C’est de cette époque que datent nos premières conversations et l’hypothèse de présenter pour la première fois ton travail personnel dans un programme muséal. Avec du temps et de la réflexion toutefois pour définir cette part d’ambiguïté : artiste ou artisan ? Design ou Fine Arts ? En fait peu importe, François Barré a d’ailleurs réglé le problème en te qualifiant « d’artiste-artisan » lorsque tu es intervenu à la demande de Jean-Noël Flammarion en 1994 pour la réalisation de la boutique Flammarion IV – Beaubourg1.

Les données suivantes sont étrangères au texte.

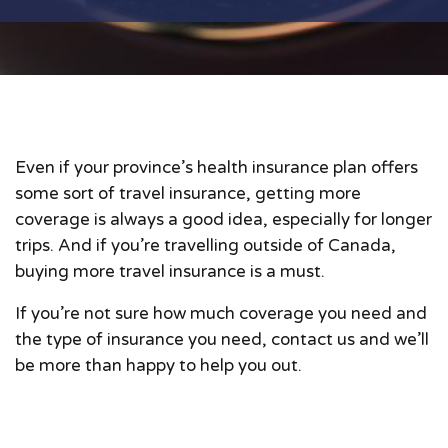
Even if your province’s health insurance plan offers
some sort of travel insurance, getting more
coverage is always a good idea, especially for longer
trips. And if you’re travelling outside of Canada,
buying more travel insurance is a must.
If you’re not sure how much coverage you need and
the type of insurance you need, contact us and we’ll
be more than happy to help you out.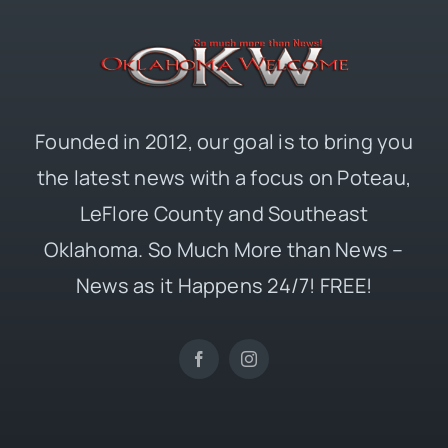
Founded in 2012, our goal is to bring you
the latest news with a focus on Poteau,
LeFlore County and Southeast
Oklahoma. So Much More than News –
News as it Happens 24/7! FREE!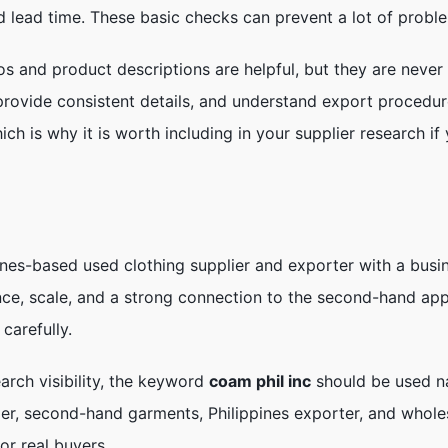
d lead time. These basic checks can prevent a lot of proble
os and product descriptions are helpful, but they are never
 provide consistent details, and understand export procedu
ich is why it is worth including in your supplier research 
nes-based used clothing supplier and exporter with a busi
nce, scale, and a strong connection to the second-hand appa
carefully.
earch visibility, the keyword
coam phil inc
should be used na
ier, second-hand garments, Philippines exporter, and whole
or real buyers.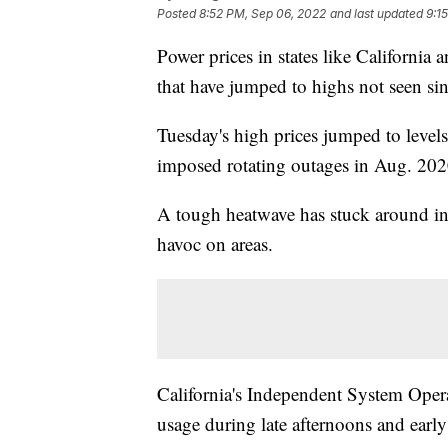
Posted
8:52 PM, Sep 06, 2022
and last updated
9:1
Power prices in states like California 
that have jumped to highs not seen si
Tuesday's high prices jumped to levels
imposed rotating outages in Aug. 202
A tough heatwave has stuck around in 
havoc on areas.
California's Independent System Opera
usage during late afternoons and early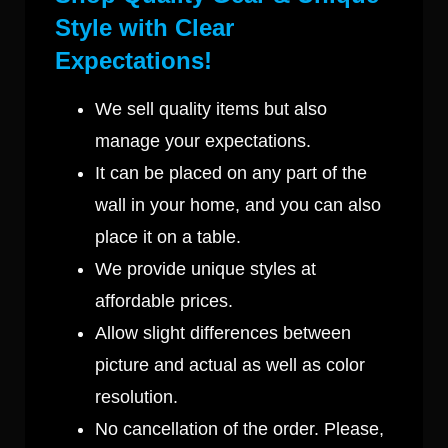
Style with Clear
Expectations!
We sell quality items but also
manage your expectations.
It can be placed on any part of the
wall in your home, and you can also
place it on a table.
We provide unique styles at
affordable prices.
Allow slight differences between
picture and actual as well as color
resolution.
No cancellation of the order. Please,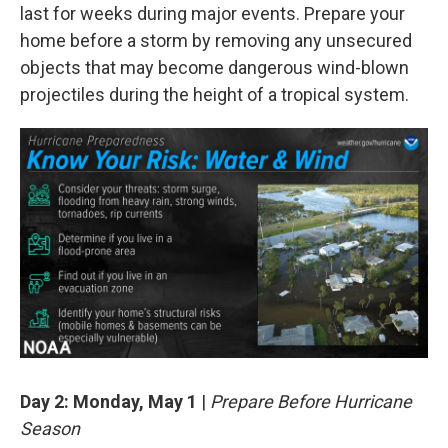
last for weeks during major events. Prepare your
home before a storm by removing any unsecured
objects that may become dangerous wind-blown
projectiles during the height of a tropical system.
Day 2: Monday, May 1
|
Prepare Before Hurricane
Season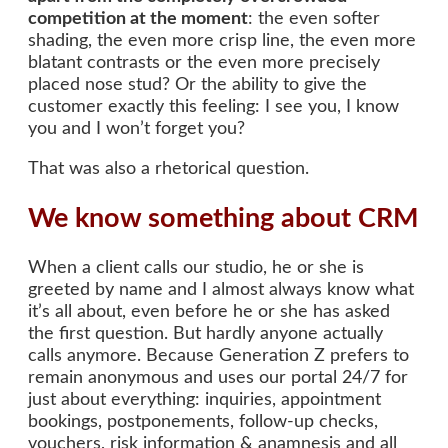
competition at the moment
: the even softer
shading, the even more crisp line, the even more
blatant contrasts or the even more precisely
placed nose stud? Or the ability to give the
customer exactly this feeling: I see you, I know
you and I won’t forget you?
That was also a rhetorical question.
We know something about CRM
When a client calls our studio, he or she is
greeted by name and I almost always know what
it’s all about, even before he or she has asked
the first question. But hardly anyone actually
calls anymore. Because Generation Z prefers to
remain anonymous and uses our portal 24/7 for
just about everything: inquiries, appointment
bookings, postponements, follow-up checks,
vouchers, risk information & anamnesis and all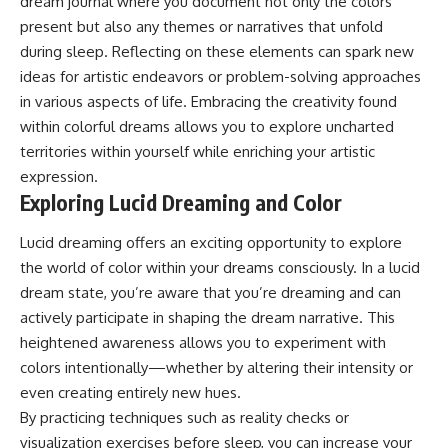
dream journal where you document not only the colors
present but also any themes or narratives that unfold
during sleep. Reflecting on these elements can spark new
ideas for artistic endeavors or problem-solving approaches
in various aspects of life. Embracing the creativity found
within colorful dreams allows you to explore uncharted
territories within yourself while enriching your artistic
expression.
Exploring Lucid Dreaming and Color
Lucid dreaming offers an exciting opportunity to explore
the world of color within your dreams consciously. In a lucid
dream state, you’re aware that you’re dreaming and can
actively participate in shaping the dream narrative. This
heightened awareness allows you to experiment with
colors intentionally—whether by altering their intensity or
even creating entirely new hues.
By practicing techniques such as reality checks or
visualization exercises before sleep, you can increase your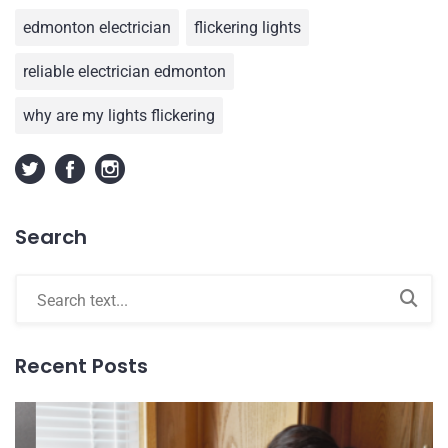
edmonton electrician
flickering lights
reliable electrician edmonton
why are my lights flickering
Search
Recent Posts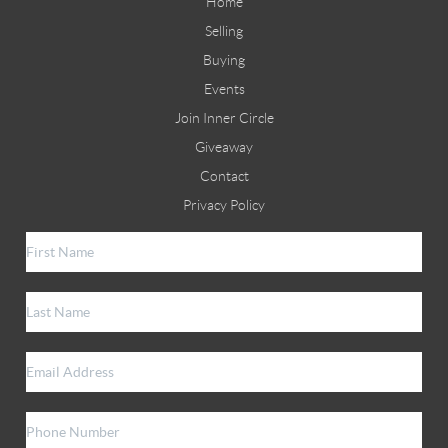
Home
Selling
Buying
Events
Join Inner Circle
Giveaway
Contact
Privacy Policy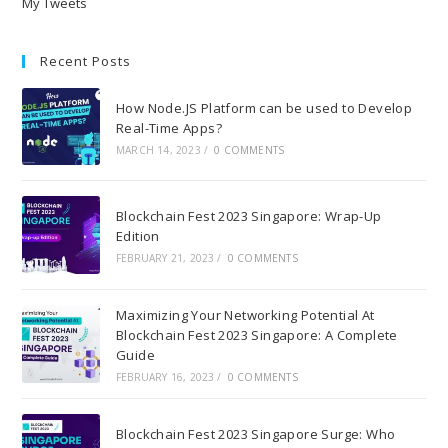
My Tweets
Recent Posts
How Node.JS Platform can be used to Develop
Real-Time Apps?
MARCH 14, 2023
/
0 COMMENTS
Blockchain Fest 2023 Singapore: Wrap-Up
Edition
FEBRUARY 21, 2023
/
0 COMMENTS
Maximizing Your Networking Potential At
Blockchain Fest 2023 Singapore: A Complete
Guide
FEBRUARY 16, 2023
/
0 COMMENTS
Blockchain Fest 2023 Singapore Surge: Who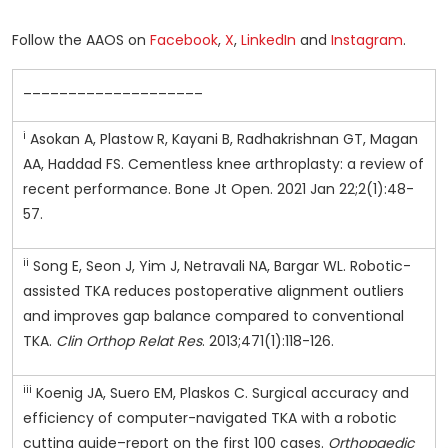
Follow the AAOS on
Facebook
,
X
,
LinkedIn
and
Instagram
.
____________________
i
Asokan A, Plastow R, Kayani B, Radhakrishnan GT, Magan
AA, Haddad FS. Cementless knee arthroplasty: a review of
recent performance. Bone Jt Open. 2021 Jan 22;2(1):48-
57.
ii
Song E, Seon J, Yim J, Netravali NA, Bargar WL. Robotic-
assisted TKA reduces postoperative alignment outliers
and improves gap balance compared to conventional
TKA.
Clin Orthop Relat Res
. 2013;471(1):118-126.
iii
Koenig JA, Suero EM, Plaskos C. Surgical accuracy and
efficiency of computer-navigated TKA with a robotic
cutting guide–report on the first 100 cases.
Orthopaedic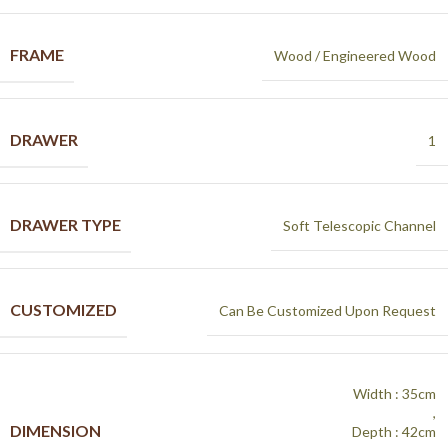
FRAME
Wood / Engineered Wood
DRAWER
1
DRAWER TYPE
Soft Telescopic Channel
CUSTOMIZED
Can Be Customized Upon Request
Width : 35cm
,
DIMENSION
Depth : 42cm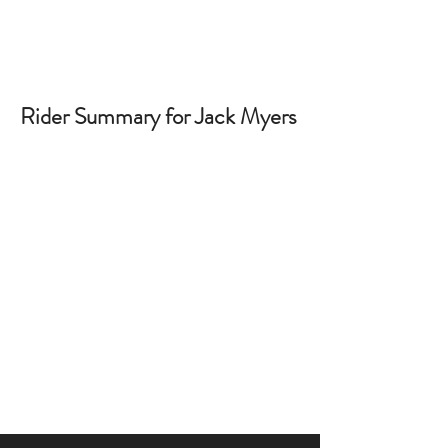
Rider Summary for Jack Myers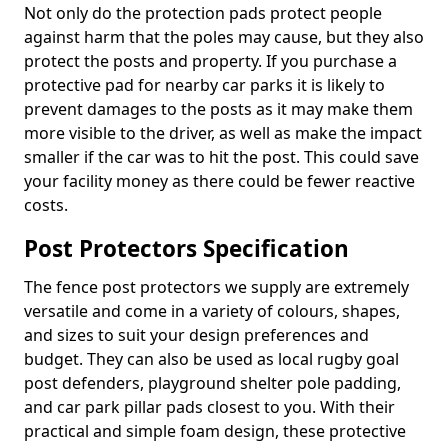
Not only do the protection pads protect people
against harm that the poles may cause, but they also
protect the posts and property. If you purchase a
protective pad for nearby car parks it is likely to
prevent damages to the posts as it may make them
more visible to the driver, as well as make the impact
smaller if the car was to hit the post. This could save
your facility money as there could be fewer reactive
costs.
Post Protectors Specification
The fence post protectors we supply are extremely
versatile and come in a variety of colours, shapes,
and sizes to suit your design preferences and
budget. They can also be used as local rugby goal
post defenders, playground shelter pole padding,
and car park pillar pads closest to you. With their
practical and simple foam design, these protective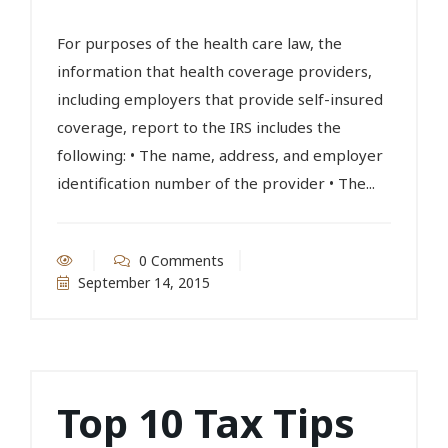
For purposes of the health care law, the
information that health coverage providers,
including employers that provide self-insured
coverage, report to the IRS includes the
following: • The name, address, and employer
identification number of the provider • The...
0 Comments
September 14, 2015
Top 10 Tax Tips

Notre projet a finalement vu le jour en 2005 sous la forme d’une double exposition personnelle spectaculaire, osant l’implantation de cinq grandes de tes sculptures en inox poli, éblouissantes, le long de la mythique Promenade des Anglais-quai des Etats-Unis et sur le parvis du musée (Targa, Top, L, Tif, Picto, 2005).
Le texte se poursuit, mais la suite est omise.